Pope Francis received at the Vatican on Wednesday, separately and privately, a delegation of relatives of Israeli hostages held by Hamas terrorists, and another delegation of relatives of Palestinians who live in Gaza.
The delegations consisted of 12 Israelis and 10 Palestinians who met with the Holy Father. In the meetings, each lasting 20 minutes, some of those affected by the war ravaging the Holy Land had the opportunity to tell their stories to the pontiff and express to him their desire for peace.
Read CNA’s coverage of Pope Francis’ meeting with the families of Israeli hostages here.
“This is terrorism”
After the meetings, Pope Francis participated in the general audience in St. Peter’s Square at the Vatican. At the end of his catechism, he referred to these meetings and stated “this is no longer war, this is terrorism.”
He urged “persevering in prayer for all those who are suffering because of wars in so many parts of the world” especially for Ukraine and for Israel and Palestine.
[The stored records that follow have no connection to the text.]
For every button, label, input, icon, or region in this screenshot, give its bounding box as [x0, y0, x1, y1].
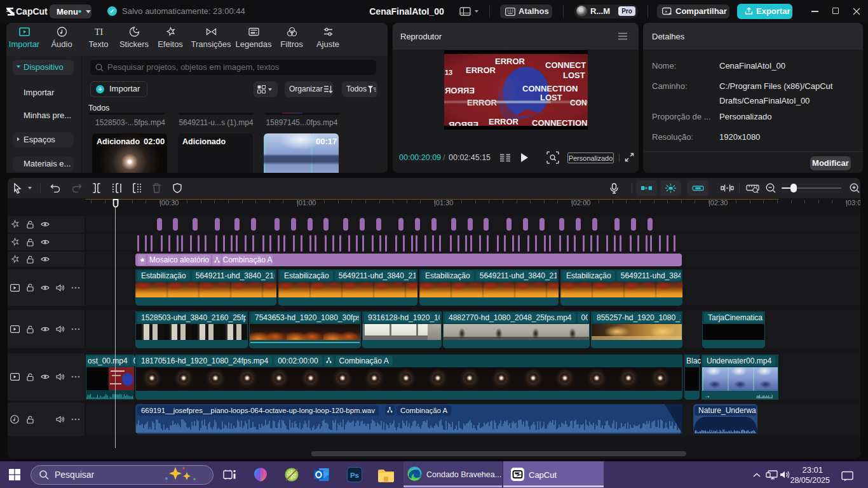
svg-text:ERROR: ERROR — [444, 86, 475, 95]
svg-text:LOST: LOST — [563, 71, 585, 80]
svg-text:ERROR: ERROR — [489, 117, 519, 126]
svg-text:ERROR: ERROR — [448, 120, 478, 126]
svg-text:ERROR: ERROR — [466, 65, 496, 75]
svg-text:TI: TI — [94, 27, 103, 37]
svg-text:CONNECTION: CONNECTION — [532, 118, 587, 126]
svg-text:CONNECTION: CONNECTION — [522, 84, 578, 93]
svg-text:Ps: Ps — [350, 471, 359, 479]
svg-text:CONNECT: CONNECT — [545, 60, 586, 70]
svg-text:13: 13 — [445, 69, 452, 76]
svg-text:ERROR: ERROR — [495, 57, 526, 66]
The Holy Father stated that he “heard how both (sides) suffer: wars do this, but here we have gone beyond wars, this is not waging war, this is terrorism. Please, let us move forward for peace, let us pray for peace, let us pray a lot for peace.”
“May the Lord put his hand there, may the Lord help us solve the problems and not continue with the passions that in the end kill everyone. We pray for the Palestinian people, we pray for the Israeli people, so that peace may come,” he prayed.
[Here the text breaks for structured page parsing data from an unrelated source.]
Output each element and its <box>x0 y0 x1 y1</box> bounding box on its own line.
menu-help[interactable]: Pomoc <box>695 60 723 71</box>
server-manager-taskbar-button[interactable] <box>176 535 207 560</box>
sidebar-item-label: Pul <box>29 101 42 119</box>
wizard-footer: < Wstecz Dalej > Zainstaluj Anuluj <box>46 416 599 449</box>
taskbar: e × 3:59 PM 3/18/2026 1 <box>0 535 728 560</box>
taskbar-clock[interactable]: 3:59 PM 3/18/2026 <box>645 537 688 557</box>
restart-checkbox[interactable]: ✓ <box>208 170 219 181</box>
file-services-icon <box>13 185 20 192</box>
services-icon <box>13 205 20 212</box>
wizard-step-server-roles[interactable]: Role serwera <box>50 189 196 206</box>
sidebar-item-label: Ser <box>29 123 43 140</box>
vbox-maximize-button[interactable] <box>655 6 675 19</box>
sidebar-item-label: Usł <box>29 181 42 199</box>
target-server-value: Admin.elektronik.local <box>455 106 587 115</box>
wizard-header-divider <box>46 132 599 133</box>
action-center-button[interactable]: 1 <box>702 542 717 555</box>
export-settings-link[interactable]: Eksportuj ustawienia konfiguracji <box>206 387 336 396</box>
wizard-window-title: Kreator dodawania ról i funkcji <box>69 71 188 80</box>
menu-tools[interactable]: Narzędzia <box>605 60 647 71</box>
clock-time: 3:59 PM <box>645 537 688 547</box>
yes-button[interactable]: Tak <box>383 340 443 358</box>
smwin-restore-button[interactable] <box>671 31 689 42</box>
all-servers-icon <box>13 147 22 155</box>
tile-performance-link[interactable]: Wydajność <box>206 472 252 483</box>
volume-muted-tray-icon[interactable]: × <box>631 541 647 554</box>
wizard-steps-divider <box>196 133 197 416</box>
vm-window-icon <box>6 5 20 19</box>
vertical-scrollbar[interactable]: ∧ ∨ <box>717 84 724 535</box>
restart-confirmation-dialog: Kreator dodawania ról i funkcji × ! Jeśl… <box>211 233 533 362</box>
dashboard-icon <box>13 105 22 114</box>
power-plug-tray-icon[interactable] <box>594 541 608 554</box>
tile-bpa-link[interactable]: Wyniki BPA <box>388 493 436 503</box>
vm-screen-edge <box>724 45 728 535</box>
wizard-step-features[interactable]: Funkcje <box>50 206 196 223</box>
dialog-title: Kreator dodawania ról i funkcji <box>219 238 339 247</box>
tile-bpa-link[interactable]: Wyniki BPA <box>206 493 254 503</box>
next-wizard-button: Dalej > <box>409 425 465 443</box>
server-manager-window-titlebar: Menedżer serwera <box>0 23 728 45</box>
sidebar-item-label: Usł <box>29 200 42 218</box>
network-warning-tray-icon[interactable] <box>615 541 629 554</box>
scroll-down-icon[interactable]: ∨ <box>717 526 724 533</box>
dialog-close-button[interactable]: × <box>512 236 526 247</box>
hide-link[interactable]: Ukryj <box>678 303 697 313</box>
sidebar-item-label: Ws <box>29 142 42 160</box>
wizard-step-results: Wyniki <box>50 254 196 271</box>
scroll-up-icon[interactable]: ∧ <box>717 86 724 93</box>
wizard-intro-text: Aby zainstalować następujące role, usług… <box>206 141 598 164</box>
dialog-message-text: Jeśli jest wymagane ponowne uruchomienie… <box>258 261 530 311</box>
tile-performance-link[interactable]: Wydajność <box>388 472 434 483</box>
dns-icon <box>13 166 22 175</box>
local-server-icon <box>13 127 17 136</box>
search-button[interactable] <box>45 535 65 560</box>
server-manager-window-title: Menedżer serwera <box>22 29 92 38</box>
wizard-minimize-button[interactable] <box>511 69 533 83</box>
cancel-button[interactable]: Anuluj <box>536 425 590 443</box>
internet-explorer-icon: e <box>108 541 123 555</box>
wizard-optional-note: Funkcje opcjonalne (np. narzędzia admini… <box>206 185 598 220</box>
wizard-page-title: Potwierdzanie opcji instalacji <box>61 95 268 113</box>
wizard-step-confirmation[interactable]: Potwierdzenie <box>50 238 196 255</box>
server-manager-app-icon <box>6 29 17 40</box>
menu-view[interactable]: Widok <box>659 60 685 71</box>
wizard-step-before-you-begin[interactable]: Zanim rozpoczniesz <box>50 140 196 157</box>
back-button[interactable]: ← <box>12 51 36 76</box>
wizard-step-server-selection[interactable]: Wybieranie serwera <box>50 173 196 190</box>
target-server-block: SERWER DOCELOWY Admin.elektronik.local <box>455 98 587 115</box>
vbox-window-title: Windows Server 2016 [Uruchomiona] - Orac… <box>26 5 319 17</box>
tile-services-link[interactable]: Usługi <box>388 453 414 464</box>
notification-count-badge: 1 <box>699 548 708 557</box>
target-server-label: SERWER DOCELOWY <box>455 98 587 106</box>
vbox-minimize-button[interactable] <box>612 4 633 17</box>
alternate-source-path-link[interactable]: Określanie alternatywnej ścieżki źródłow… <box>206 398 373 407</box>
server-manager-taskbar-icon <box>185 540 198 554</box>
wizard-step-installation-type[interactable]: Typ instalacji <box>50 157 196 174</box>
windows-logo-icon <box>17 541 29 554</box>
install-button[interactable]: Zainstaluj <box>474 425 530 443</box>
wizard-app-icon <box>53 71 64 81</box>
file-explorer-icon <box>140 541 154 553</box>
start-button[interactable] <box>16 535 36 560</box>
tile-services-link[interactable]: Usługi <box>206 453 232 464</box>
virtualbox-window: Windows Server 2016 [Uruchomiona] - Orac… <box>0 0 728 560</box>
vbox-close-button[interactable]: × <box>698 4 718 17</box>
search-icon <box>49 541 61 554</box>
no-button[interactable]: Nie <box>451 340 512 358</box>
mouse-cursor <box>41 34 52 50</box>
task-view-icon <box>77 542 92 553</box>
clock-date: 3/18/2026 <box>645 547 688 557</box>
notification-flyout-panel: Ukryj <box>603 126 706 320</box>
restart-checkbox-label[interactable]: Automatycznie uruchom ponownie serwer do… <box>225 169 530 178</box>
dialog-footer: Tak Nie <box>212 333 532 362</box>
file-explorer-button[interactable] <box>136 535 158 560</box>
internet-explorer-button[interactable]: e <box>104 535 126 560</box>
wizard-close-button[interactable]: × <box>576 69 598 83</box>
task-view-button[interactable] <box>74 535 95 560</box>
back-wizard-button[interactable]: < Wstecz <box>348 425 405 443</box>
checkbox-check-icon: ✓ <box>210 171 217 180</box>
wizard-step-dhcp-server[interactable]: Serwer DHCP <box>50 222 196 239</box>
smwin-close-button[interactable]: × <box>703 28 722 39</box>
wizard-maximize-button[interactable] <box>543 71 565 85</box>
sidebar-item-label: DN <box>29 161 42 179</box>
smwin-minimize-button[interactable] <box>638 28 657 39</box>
The Vatican denies that the Pope spoke of “genocide”
After the audience, both delegations held different press conferences to speak to the media about their meeting with Pope Francis.
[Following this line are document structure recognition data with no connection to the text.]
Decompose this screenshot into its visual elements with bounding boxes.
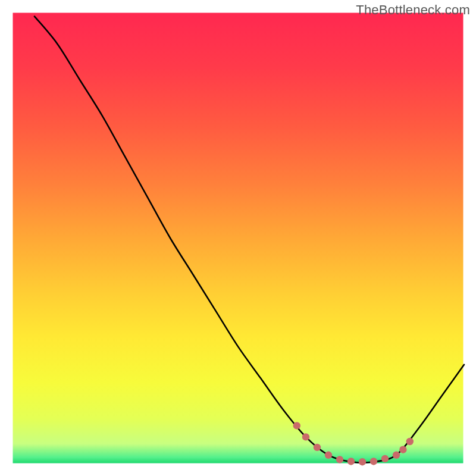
marker-dot [370,458,377,465]
watermark: TheBottleneck.com [356,2,470,18]
marker-dot [393,452,400,459]
marker-dot [406,438,414,445]
marker-dot [359,458,366,465]
marker-dot [336,456,343,463]
chart-container: TheBottleneck.com [0,0,476,476]
marker-dot [293,422,300,429]
marker-dot [381,455,389,462]
bottleneck-chart [0,0,476,476]
marker-dot [399,446,406,453]
marker-dot [314,444,321,451]
marker-dot [325,452,332,459]
marker-dot [347,458,355,465]
marker-dot [302,433,309,440]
The members of the Palestine group talked about how the Israeli bombs had ended the lives of many of their relatives.
They noted that the pontiff had referred to what is happening in Gaza as a “genocide” and that he had pointed out that “terrorism cannot be responded to with terrorism.”
The director of the Holy See Press Office, Matteo Bruni, however, denied that the pontiff had spoken of “genocide,” and stated that he used “the terms with which he has expressed himself” during the general audience and words that in any case represent the terrible situation that Gaza is going through.”
When asked by journalists, Shireen Halil, a Palestinian and Christian woman from Bethlehem, reiterated that they met with the Holy Father to “ask for peace and justice” and not to “manipulate the pope’s words.”
Halil noted that at the beginning of the audience they felt “astonished” by the amount of information the Holy Father knew about the conflict.
Mohammed Halalo, who lives in Belgium, said that just a few days ago a bomb from an Israeli air strike fell on the building where his relatives lived. “My entire family has lost their lives in an instant,” he lamented.
“We asked the pope to visit Gaza”
Palestinian Yousef Alkhoury conveyed his fear that “we will get used to the blood” of war and said that they asked Pope Francis to visit Gaza.
Halalo stated that the Holy Father responded that that was “a good idea” and that he “promised” to consult through diplomatic channels to study a safe time to go. “We believe that his presence can bring peace to the region,” he said.
In response to a question from one of the journalists about their perception of Hamas, the Palestinian delegation preferred not to make any statement on the matter.
“They have taken my family away from me”
The relatives of those kidnapped by Hamas terrorists in Gaza also had time to present their conclusions after the visit to the Holy Father. Of the 12, eight of them were able to speak alone with the pontiff.
During the press conference, Moshe Leimberg said that his wife and 17-year-old daughter were taken hostage by Hamas on Oct. 7.
“We haven’t seen or heard anything since then. It’s been 47 days. And I am alone. Every day I wake up… and wait a minute or two to hear the familiar sounds I’m used to hearing, and there’s nothing. “My family has been taken away from me, and my life is no longer what it was and it will never be again.”
A member of the Israeli delegation disagreed with the term “terrorism” used by Pope Francis to describe the war and stressed that it is a “false equivalence,” since it equates Hamas terrorism with Israeli defense operations.
Cease-fire agreement reached
The meetings took place shortly after Israel and Hamas reached an agreement for a temporary four-day ceasefire.
During this time, Hamas has agreed to the release of at least 50 of the kidnapped hostages in exchange for the release of 150 underage Palestinian women held in Israeli prisons.
More than 40 days since the war began, nearly 13,300 Palestinians have lost their lives in Gaza, of which about 5,600 are children. In Israel, the dead are estimated at 1,200.